Pi Xinyu, Wang Junzhi, Chu Liangliang, Zhang Guochun, Zhang Wenli
School of Nursing, Shandong First Medical University (Shandong Academy of Medical Sciences), Jinan, 250117, Shandong, China.
Department of Obstetrics, The First Affiliated Hospital of Shandong First Medical University (Shandong Provincial Qianfoshan Hospital), Jinan, 250014, Shandong, China.
Sci Rep. 2025 May 4;15(1):15561. doi: 10.1038/s41598-025-00450-3.
This study explores the application of machine learning algorithms in predicting high-risk pregnancy among expectant mothers, aiming to construct an efficient predictive model to improve maternal health management. The study is based on the maternal health risk dataset (MHRD) from Bangladesh, covering multiple hospitals, community clinics, and maternal healthcare centers, and encompassing health data from 1014 pregnant women. Six machine learning algorithms-multilayer perceptron (MLP), logistic regression (LR), decision tree (DT), random forest (RF), eXtreme Gradient Boosting (XGBoost), and support vector machine (SVM)-are employed to construct predictive models. It is worth noting that MLP demonstrates superior performance compared with the other five algorithms. By applying the MLP method, the study successfully established an efficient pregnancy risk prediction model. The model evaluation results indicate that it has high accuracy in predicting pregnancy risks, with an overall accuracy rate of 82%, and particularly high accuracy in high-risk predictions, reaching 91%. With the computational support of an NVIDIA GPU RTX3050Ti, the model demonstrated excellent data processing capabilities, capable of predicting and processing 500 sets of data items per second. This study not only showcases the enormous potential of machine learning technology in the healthcare field, especially in the rapid and accurate identification of high-risk pregnancies, providing a powerful decision-support tool for medical professionals, but also offers significant reference value for future research in this area.

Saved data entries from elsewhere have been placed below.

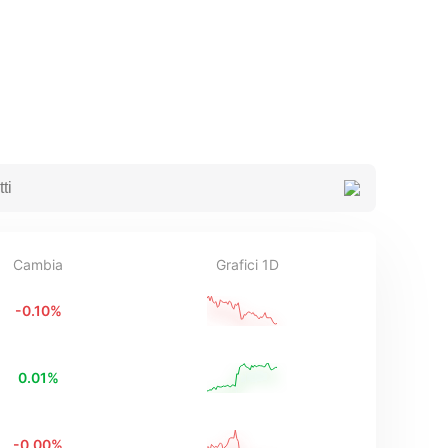
Cambia
Grafici 1D
-0.10
%
0.01
%
-0.00
%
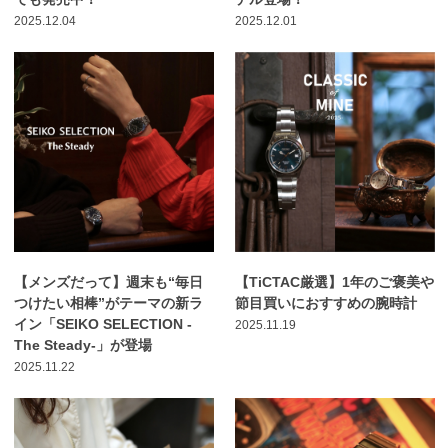
2025.12.04
2025.12.01
【メンズだって】週末も“毎日
【TiCTAC厳選】1年のご褒美や
つけたい相棒”がテーマの新ラ
節目買いにおすすめの腕時計
イン「SEIKO SELECTION -
2025.11.19
The Steady-」が登場
2025.11.22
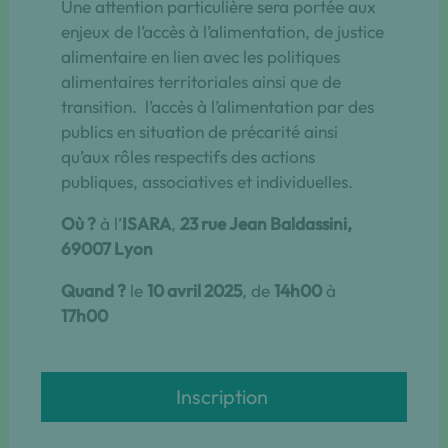
Une attention particulière sera portée aux
enjeux de l’accès à l’alimentation, de justice
alimentaire en lien avec les politiques
alimentaires territoriales ainsi que de
transition. l’accès à l’alimentation par des
publics en situation de précarité ainsi
qu’aux rôles respectifs des actions
publiques, associatives et individuelles.
Où ?
à l’
ISARA
,
23 rue Jean Baldassini,
69007 Lyon
Quand ?
le
10 avril 2025
, de
14h00
à
17h00
Inscription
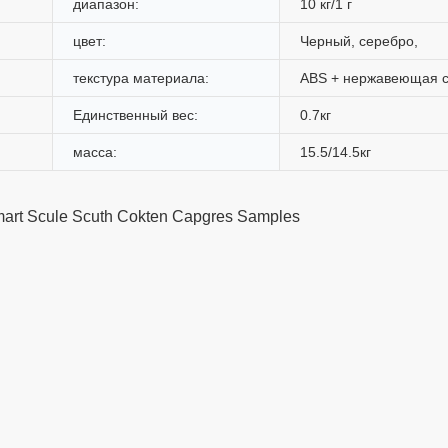
диапазон:
10 кг/1 г
цвет:
Черный, серебро,
текстура материала:
ABS + нержавеющая с
Единственный вес:
0.7кг
масса:
15.5/14.5кг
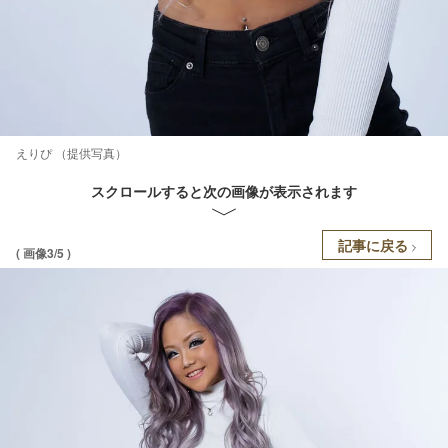
えりぴ （提供写真）
スクロールすると次の画像が表示されます
記事に戻る
( 画像3/5 )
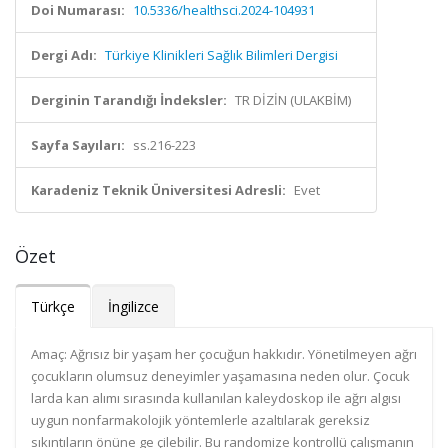
Doi Numarası:
10.5336/healthsci.2024-104931
Dergi Adı:
Türkiye Klinikleri Sağlık Bilimleri Dergisi
Derginin Tarandığı İndeksler:
TR DİZİN (ULAKBİM)
Sayfa Sayıları:
ss.216-223
Karadeniz Teknik Üniversitesi Adresli:
Evet
Özet
Türkçe
İngilizce
Amaç: Ağrısız bir yaşam her çocuğun hakkıdır. Yönetilmeyen ağrı
çocukların olumsuz deneyimler yaşamasına neden olur. Çocuk
larda kan alımı sırasında kullanılan kaleydoskop ile ağrı algısı
uygun nonfarmakolojik yöntemlerle azaltılarak gereksiz
sıkıntıların önüne ge çilebilir. Bu randomize kontrollü çalışmanın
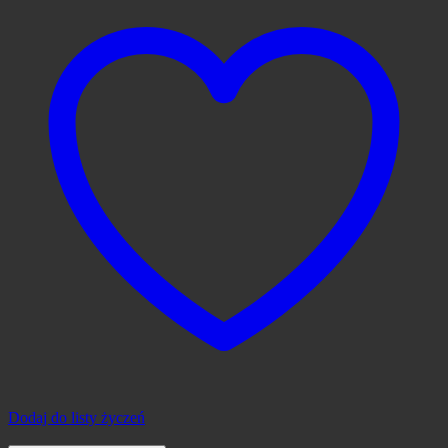
Dodaj do listy życzeń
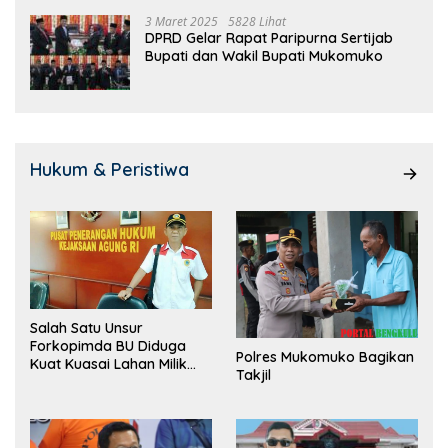
3 Maret 2025
5828 Lihat
DPRD Gelar Rapat Paripurna Sertijab
Bupati dan Wakil Bupati Mukomuko
Hukum & Peristiwa
Salah Satu Unsur
Forkopimda BU Diduga
Polres Mukomuko Bagikan
Kuat Kuasai Lahan Milik
Takjil
Pemerintah, Ormas Laki
Lapor Kejagung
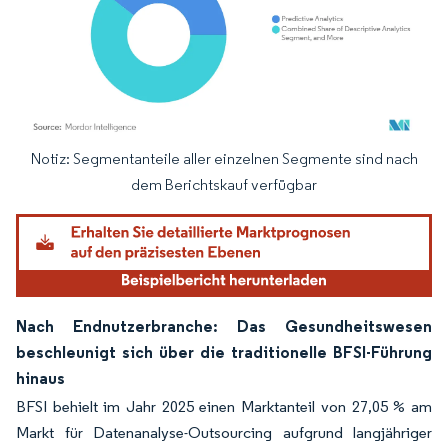
Notiz: Segmentanteile aller einzelnen Segmente sind nach
Bild © Mordor Intelligence. Wiederverwendung erfordert Namensnennung gemäß
dem Berichtskauf verfügbar
Nach Endnutzerbranche: Das Gesundheitswesen
beschleunigt sich über die traditionelle BFSI-Führung
hinaus
BFSI behielt im Jahr 2025 einen Marktanteil von 27,05 % am
Markt für Datenanalyse-Outsourcing aufgrund langjähriger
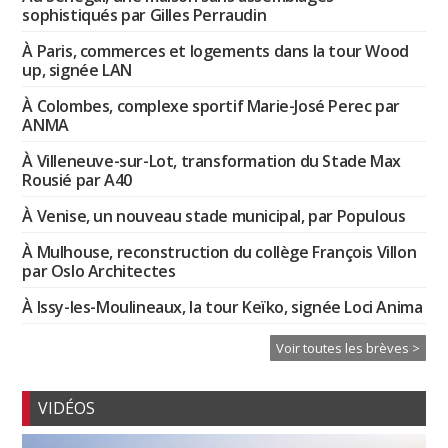
sophistiqués par Gilles Perraudin
À Paris, commerces et logements dans la tour Wood
up, signée LAN
À Colombes, complexe sportif Marie-José Perec par
ANMA
À Villeneuve-sur-Lot, transformation du Stade Max
Rousié par A40
À Venise, un nouveau stade municipal, par Populous
À Mulhouse, reconstruction du collège François Villon
par Oslo Architectes
À Issy-les-Moulineaux, la tour Keïko, signée Loci Anima
Voir toutes les brèves >
VIDÉOS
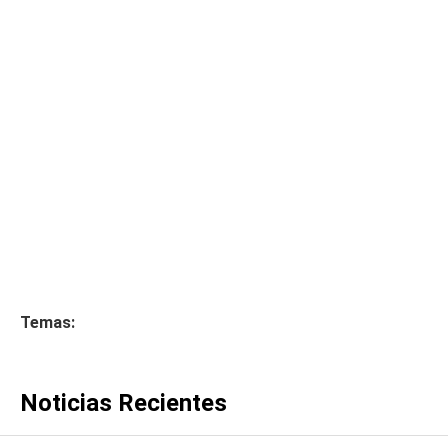
Temas:
Noticias Recientes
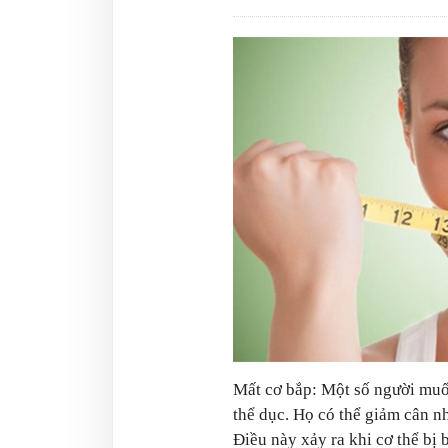
Mất cơ bắp: Một số người muố
thể dục. Họ có thể giảm cân n
Điều này xảy ra khi cơ thể bị 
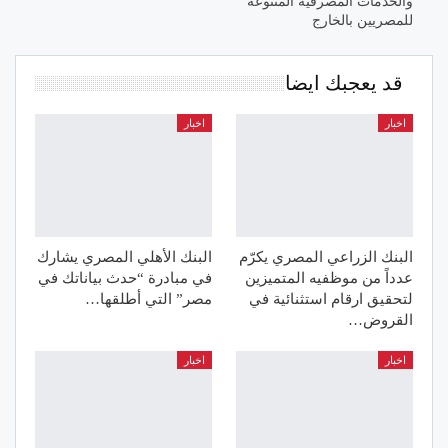
والخدمات المصرفية المتنوعة
للمصريين بالخارج
قد يعجبك ايضا
اخبار
اخبار
البنك الزراعي المصري يكرّم
البنك الأهلي المصري يشارك
عدداً من موظفيه المتميزين
في مبادرة “حدث بياناتك في
لتحقيق ارقام استثنائية في
مصر” التي أطلقها…
القروض…
اخبار
اخبار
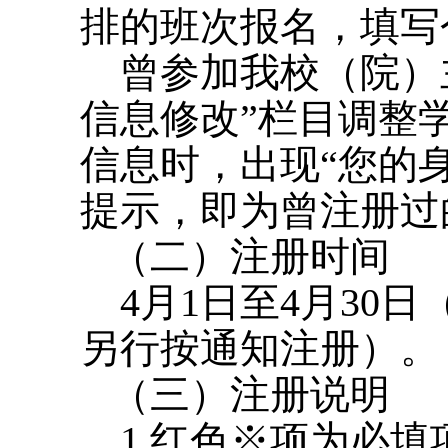
排的班次报名，填写
曾参加我校（院）主
信息修改”栏目调整
信息时，出现“您的
提示，即为曾注册过
（二）注册时间
4月1日至4月30日
另行按通知注册）。
（三）注册说明
1.红色※项为必填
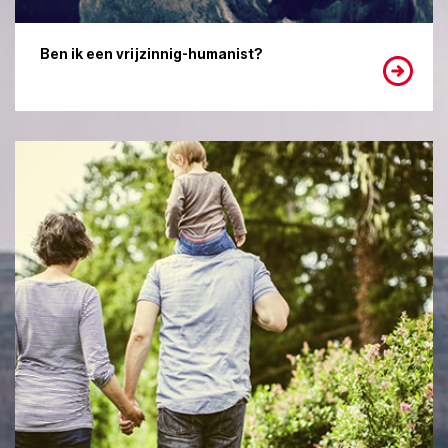
Ben ik een vrijzinnig-humanist?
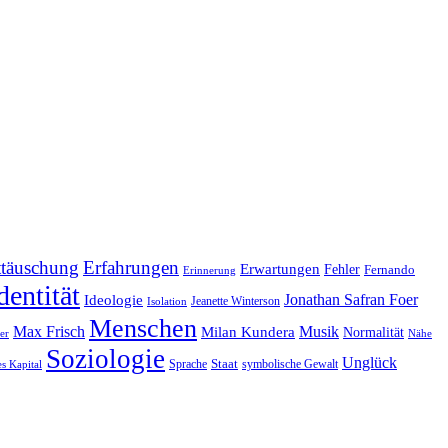
ttäuschung
Erfahrungen
Erwartungen
Fehler
Fernando
Erinnerung
dentität
Jonathan Safran Foer
Ideologie
Jeanette Winterson
Isolation
Menschen
Max Frisch
Musik
Milan Kundera
Normalität
er
Nähe
Soziologie
Unglück
Sprache
Staat
symbolische Gewalt
es Kapital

本研究探讨机器学习算法在预测孕妇高危妊娠中的应用,旨在构建一个高效的预测模型以改善孕产妇健康管理。该研究基于孟加拉国的孕产妇健康风险数据集(MHRD),涵盖多家医院、社区诊所和孕产妇保健中心,包含1014名孕妇的健康数据。采用六种机器学习算法——多层感知器(MLP)、逻辑回归(LR)、决策树(DT)、随机森林(RF)、极端梯度提升(XGBoost)和支持向量机(SVM)——来构建预测模型。值得注意的是,与其他五种算法相比,MLP表现出卓越的性能。通过应用MLP方法,该研究成功建立了一个高效的妊娠风险预测模型。模型评估结果表明,它在预测妊娠风险方面具有较高的准确性,总体准确率为82%,在高危预测方面准确率尤其高,达到91%。在NVIDIA GPU RTX3050Ti的计算支持下,该模型展示了出色的数据处理能力,能够每秒预测和处理500组数据项。本研究不仅展示了机器学习技术在医疗保健领域的巨大潜力,特别是在快速准确识别高危妊娠方面,为医学专业人员提供了一个强大的决策支持工具,而且为该领域未来的研究提供了重要的参考价值。